• _EXERCISE REQUIREMENTS_:
An exact copy of all the data below is needed, without its pictures.

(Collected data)
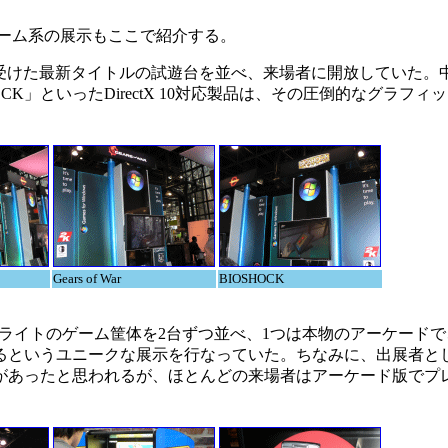
ーム系の展示もここで紹介する。
dowsの認証を受けた最新タイトルの試遊台を並べ、来場者に開放していた
BIOSHOCK」といったDirectX 10対応製品は、その圧倒的なグラ
Gears of War
BIOSHOCK
ップライトのゲーム筐体を2台ずつ並べ、1つは本物のアーケード
るというユニークな展示を行なっていた。ちなみに、出展者と
があったと思われるが、ほとんどの来場者はアーケード版でプ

• _WORKED SOLUTION_:
ーム系の展示もここで紹介する。
dowsの認証を受けた最新タイトルの試遊台を並べ、来場者に開放していた
BIOSHOCK」といったDirectX 10対応製品は、その圧倒的なグラ
Gears of War
BIOSHOCK
ップライトのゲーム筐体を2台ずつ並べ、1つは本物のアーケード
るというユニークな展示を行なっていた。ちなみに、出展者と
があったと思われるが、ほとんどの来場者はアーケード版でプ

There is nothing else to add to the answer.